囲碁には、定石というものがある。「ある局面において、双方最善を尽くした手順として知られているもの」である。
しかし、アマチュアだと「最善を尽くした」というあたりがあやしく、相手が定石通りに打ってこないことが多い。定石から外れた手順は外れた方が不利になるはずだが、必ずしもそうならないのは「結果」である定石の本道の知識しかなく、先人が調べたであろう脇道を自ら確かめていないのが原因。

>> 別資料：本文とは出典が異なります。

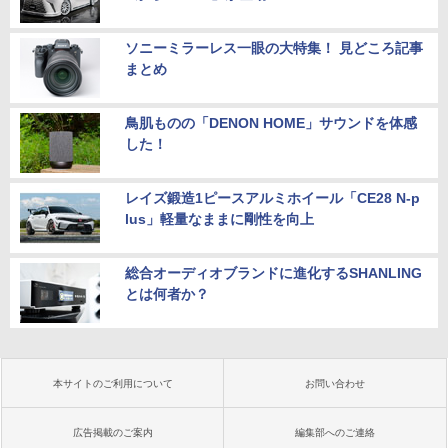
ソニーミラーレス一眼の大特集！ 見どころ記事
まとめ
鳥肌ものの「DENON HOME」サウンドを体感
した！
レイズ鍛造1ピースアルミホイール「CE28 N-p
lus」軽量なままに剛性を向上
総合オーディオブランドに進化するSHANLING
とは何者か？
本サイトのご利用について
お問い合わせ
広告掲載のご案内
編集部へのご連絡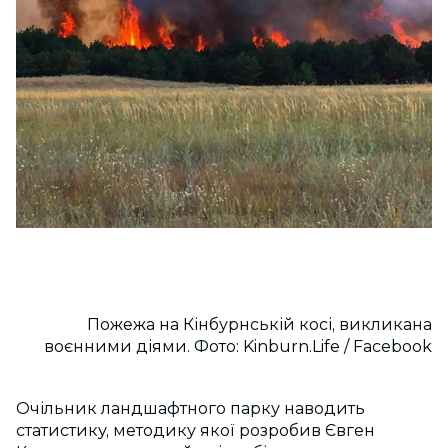
Пожежа на Кінбурнській косі, викликана
воєнними діями. Фото: Kinburn.Life / Facebook
Очільник ландшафтного парку наводить
статистику, методику якої розробив Євген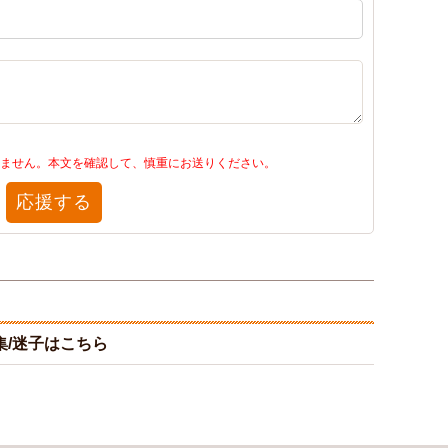
ません。本文を確認して、慎重にお送りください。
応援する
/迷子はこちら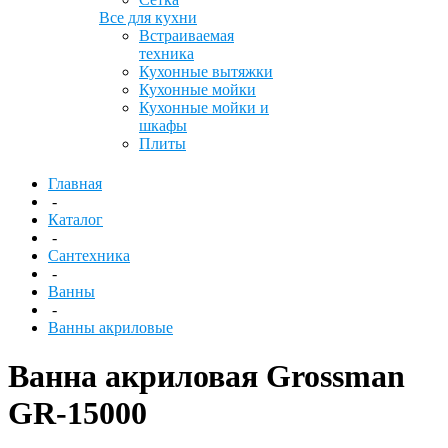
Все для кухни
Встраиваемая
техника
Кухонные вытяжки
Кухонные мойки
Кухонные мойки и
шкафы
Плиты
Главная
-
Каталог
-
Сантехника
-
Ванны
-
Ванны акриловые
Ванна акриловая Grossman
GR-15000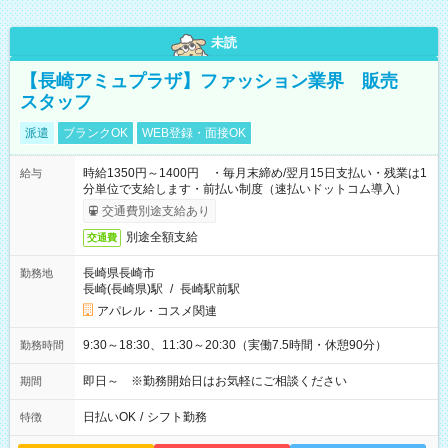
未読
【長崎アミュプラザ】ファッション業界 販売
スタッフ
派遣
ブランクOK
WEB登録・面接OK
時給1350円～1400円 ・毎月末締め/翌月15日支払い・残業は1
給与
分単位で支給します・前払い制度（速払いドットコム導入）
交通費別途支給あり
別途全額支給
交通費
長崎県長崎市
勤務地
長崎(長崎県)駅
/
長崎駅前駅
アパレル・コスメ関連
9:30～18:30、11:30～20:30（実働7.5時間・休憩90分）
勤務時間
即日～ ※勤務開始日はお気軽にご相談ください
期間
日払いOK
/
シフト勤務
特徴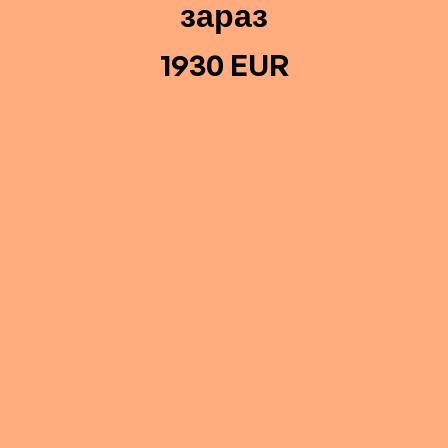
зараз
1930 EUR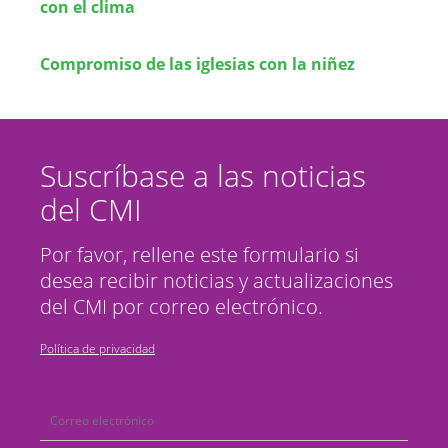
con el clima
Compromiso de las iglesias con la niñez
Suscríbase a las noticias
del CMI
Por favor, rellene este formulario si
desea recibir noticias y actualizaciones
del CMI por correo electrónico.
Política de privacidad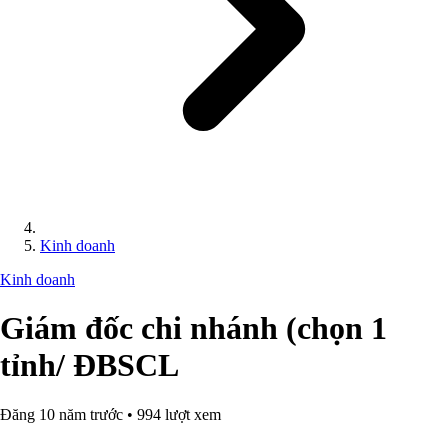
Kinh doanh
Kinh doanh
Giám đốc chi nhánh (chọn 1
tỉnh/ ĐBSCL
Đăng 10 năm trước • 994 lượt xem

ところで、プロも必ずしも定石通りに打つわけではない。上の図は、高尾九段の実戦。普通は、黒□を打って、白△の抜きの後、黒○とカケツグのが定石。□を決めず、黒17と逆側にカケツイでいる。
また、張/井山戦でも、張棋聖が□、井山名人△のあと、張棋聖が17と定石と逆にカケツイでいる。

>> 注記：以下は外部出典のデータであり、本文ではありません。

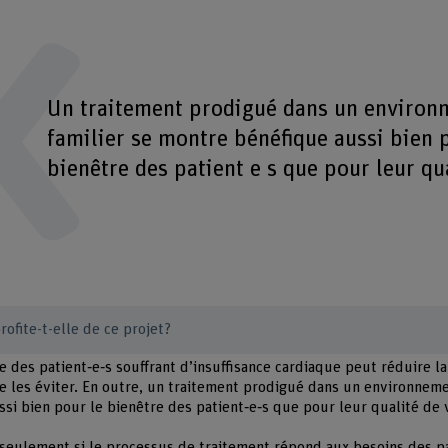
Un traitement prodigué dans un environ
familier se montre bénéfique aussi bien 
bienêtre des patient e s que pour leur qua
rofite-t-elle de ce projet?
le des patient‑e‑s souffrant d’insuffisance cardiaque peut réduire l
re les éviter. En outre, un traitement prodigué dans un environneme
si bien pour le bienêtre des patient‑e‑s que pour leur qualité de v
n seulement si le processus de traitement répond aux besoins des pa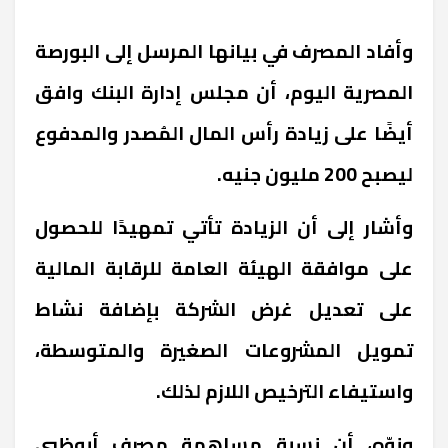
وأفاد المصرف في بيانها المرسل إلى البورصة
المصرية اليوم، أن مجلس إدارة البنك وافق
أيضًا على زيادة رأس المال المُصدر والمدفوع
ليصبح 200 مليون جنيه.
وأشار إلى أن الزيادة تأتي تمهيدًا للحصول
على موافقة الهيئة العامة للرقابة المالية
على تعديل غرض الشركة بإضافة نشاط
تمويل المشروعات الصغيرة والمتوسطة،
واستيفاء الترخيص اللازم لذلك.
ونوّه، أن نسبة مساهمة مصرف أبوظبي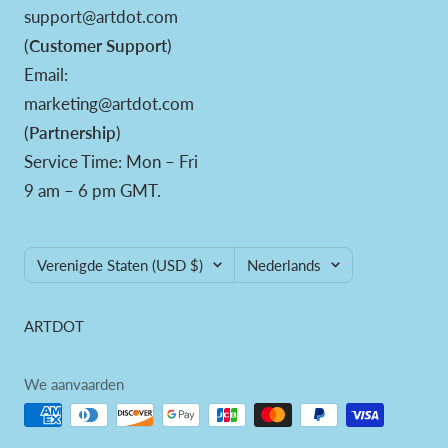
support@artdot.com
(
Customer Support
)
Email:
marketing@artdot.com
(
Partnership
)
Service Time: Mon – Fri
9 am – 6 pm GMT.
Land/regio
Taal
Verenigde Staten (USD $)
Nederlands
ARTDOT
We aanvaarden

ここらの理由については、「月刊囲碁ワールド8月号」を読んでいただきたい。
プロにとって、定石の体系は頭の中に入っているが、周辺の局面の状況によって評価が変わったり、相手が新手を打ってくる可能性がたえずあるわけで、いわゆる「定石」として認識しているのではないのだろう。日々の試行・検討のあとを振り返ってみると、それがいつの間にか定石と呼ばれていたということではないかと思う。
最新の情報に触れるには棋譜を読む必要があるが、最近、そのような最先端の検討について、月刊誌や単行本で紹介してくれる棋士がいるのが嬉しい。